Records contained in a dataset
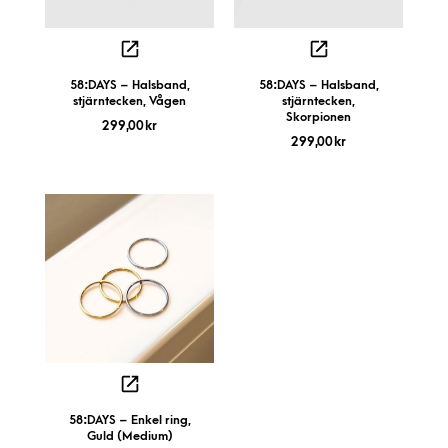
58:DAYS – Halsband,
58:DAYS – Halsband,
stjärntecken, Vågen
stjärntecken,
Skorpionen
299,00
kr
299,00
kr
58:DAYS – Enkel ring,
Guld (Medium)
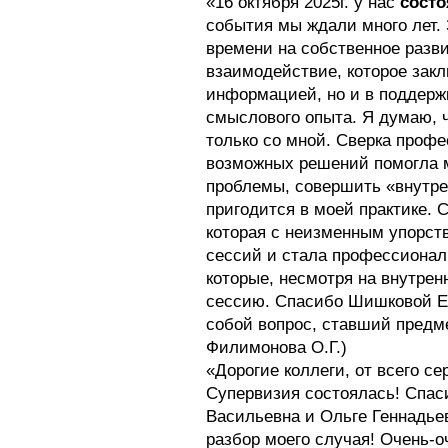
«16 октября 2025г. у нас
состо
события мы ждали много лет. 
времени на собственное разв
взаимодействие, которое закл
информацией, но и в поддерж
смыслового опыта. Я думаю, 
только со мной. Сверка проф
возможных решений помогла м
проблемы, совершить «внутрен
пригодится в моей практике.
которая с неизменным упорст
сессий и стала профессионал
которые, несмотря на внутрен
сессию. Спасибо Шишковой Ел
собой вопрос, ставший предм
Филимонова О.Г.)
«Дорогие коллеги, от всего с
Супервизия состоялась! Спас
Васильевна и Ольге Геннадье
разбор моего случая! Очень-о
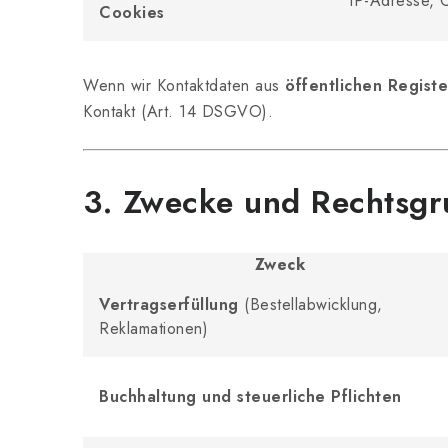
IP-Adresse, 
Cookies
Wenn wir Kontaktdaten aus
öffentlichen Registe
Kontakt (Art. 14 DSGVO).
3. Zwecke und Rechtsgr
Zweck
Vertragserfüllung
(Bestellabwicklung,
Reklamationen)
Buchhaltung und steuerliche Pflichten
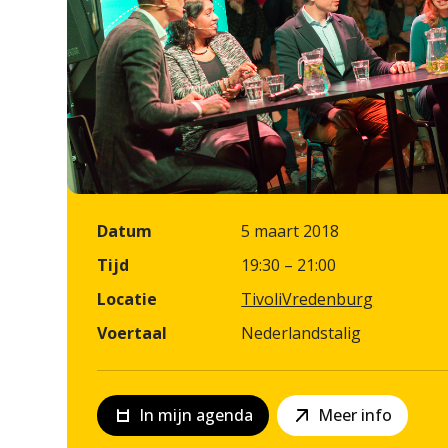
Datum
5 maart 2018
Tijd
19:30 – 21:00
Locatie
TivoliVredenburg
Voertaal
Nederlandstalig
In mijn agenda
Meer info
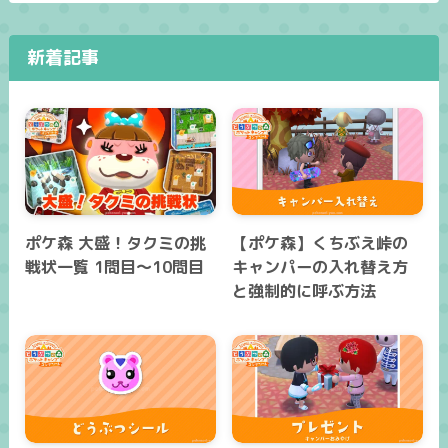
新着記事
ポケ森 大盛！タクミの挑
【ポケ森】くちぶえ峠の
戦状一覧 1問目～10問目
キャンパーの入れ替え方
と強制的に呼ぶ方法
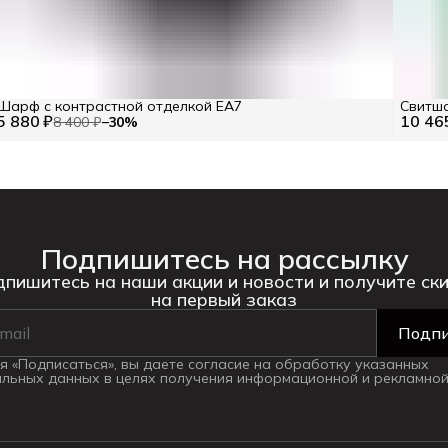
Шарф с контрастной отделкой EA7
Свитшо
5 880 ₽
10 46
8 400 ₽
−
30
%
Подпишитесь на рассылку
пишитесь на наши акции и новости и получите ск
на первый заказ
Подпи
 «Подписаться», вы даете согласие на обработку указанных
льных данных в целях получения информационной и рекламной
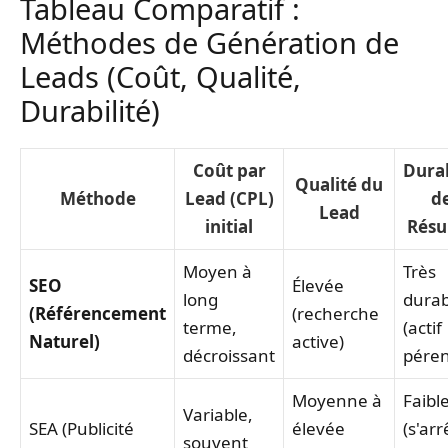
Tableau Comparatif :
Méthodes de Génération de
Leads (Coût, Qualité,
Durabilité)
Coût par
Durab
Qualité du
Méthode
Lead (CPL)
d
Lead
initial
Résu
Moyen à
Très
SEO
Élevée
long
durab
(Référencement
(recherche
terme,
(actif
Naturel)
active)
décroissant
pére
Moyenne à
Faibl
Variable,
SEA (Publicité
élevée
(s'arr
souvent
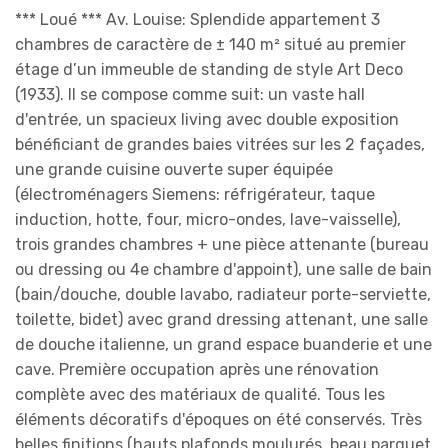
*** Loué *** Av. Louise: Splendide appartement 3
chambres de caractère de ± 140 m² situé au premier
étage d’un immeuble de standing de style Art Deco
(1933). Il se compose comme suit: un vaste hall
d'entrée, un spacieux living avec double exposition
bénéficiant de grandes baies vitrées sur les 2 façades,
une grande cuisine ouverte super équipée
(électroménagers Siemens: réfrigérateur, taque
induction, hotte, four, micro-ondes, lave-vaisselle),
trois grandes chambres + une pièce attenante (bureau
ou dressing ou 4e chambre d'appoint), une salle de bain
(bain/douche, double lavabo, radiateur porte-serviette,
toilette, bidet) avec grand dressing attenant, une salle
de douche italienne, un grand espace buanderie et une
cave. Première occupation après une rénovation
complète avec des matériaux de qualité. Tous les
éléments décoratifs d'époques on été conservés. Très
belles finitions (hauts plafonds moulurés, beau parquet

#### ACTIVITY:
Set down the entries above exactly, and keep every picture out of your copy.

#### RESPONSE:
58:DAYS – Halsband,
58:DAYS – Halsband,
stjärntecken, Vågen
stjärntecken,
Skorpionen
299,00
kr
299,00
kr
58:DAYS – Enkel ring,
Guld (Medium)
«16 октября 2025г. у нас
состо
события мы ждали много лет. 
времени на собственное разв
взаимодействие, которое закл
информацией, но и в поддерж
смыслового опыта. Я думаю, 
только со мной. Сверка проф
возможных решений помогла м
проблемы, совершить «внутрен
пригодится в моей практике.
которая с неизменным упорст
сессий и стала профессионал
которые, несмотря на внутрен
сессию. Спасибо Шишковой Ел
собой вопрос, ставший предм
Филимонова О.Г.)
«Дорогие коллеги, от всего с
Супервизия состоялась! Спас
Васильевна и Ольге Геннадье
разбор моего случая! Очень-о
IP-Adresse, 
Cookies
Wenn wir Kontaktdaten aus
öffentlichen Registe
Kontakt (Art. 14 DSGVO).
3. Zwecke und Rechtsgr
Zweck
Vertragserfüllung
(Bestellabwicklung,
Reklamationen)
Buchhaltung und steuerliche Pflichten
Datum
5 maart 2018
Tijd
19:30 – 21:00
Locatie
TivoliVredenburg
Voertaal
Nederlandstalig
In mijn agenda
Meer info
新着記事
ポケ森 大盛！タクミの挑
【ポケ森】くちぶえ峠の
戦状一覧 1問目～10問目
キャンパーの入れ替え方
と強制的に呼ぶ方法
Шарф с контрастной отделкой EA7
Свитшо
5 880 ₽
10 46
8 400 ₽
−
30
%
Подпишитесь на рассылку
пишитесь на наши акции и новости и получите ск
на первый заказ
Подпи
 «Подписаться», вы даете согласие на обработку указанных
льных данных в целях получения информационной и рекламной
Tableau Comparatif :
Méthodes de Génération de
Leads (Coût, Qualité,
Durabilité)
Coût par
Durab
Qualité du
Méthode
Lead (CPL)
d
Lead
initial
Résu
Moyen à
Très
SEO
Élevée
long
durab
(Référencement
(recherche
terme,
(actif
Naturel)
active)
décroissant
pére
Moyenne à
Faibl
Variable,
SEA (Publicité
élevée
(s'arr
souvent
*** Loué *** Av. Louise: Splendide appartement 3
chambres de caractère de ± 140 m² situé au premier
étage d’un immeuble de standing de style Art Deco
(1933). Il se compose comme suit: un vaste hall
d'entrée, un spacieux living avec double exposition
bénéficiant de grandes baies vitrées sur les 2 façades,
une grande cuisine ouverte super équipée
(électroménagers Siemens: réfrigérateur, taque
induction, hotte, four, micro-ondes, lave-vaisselle),
trois grandes chambres + une pièce attenante (bureau
ou dressing ou 4e chambre d'appoint), une salle de bain
(bain/douche, double lavabo, radiateur porte-serviette,
toilette, bidet) avec grand dressing attenant, une salle
de douche italienne, un grand espace buanderie et une
cave. Première occupation après une rénovation
complète avec des matériaux de qualité. Tous les
éléments décoratifs d'époques on été conservés. Très
belles finitions (hauts plafonds moulurés, beau parquet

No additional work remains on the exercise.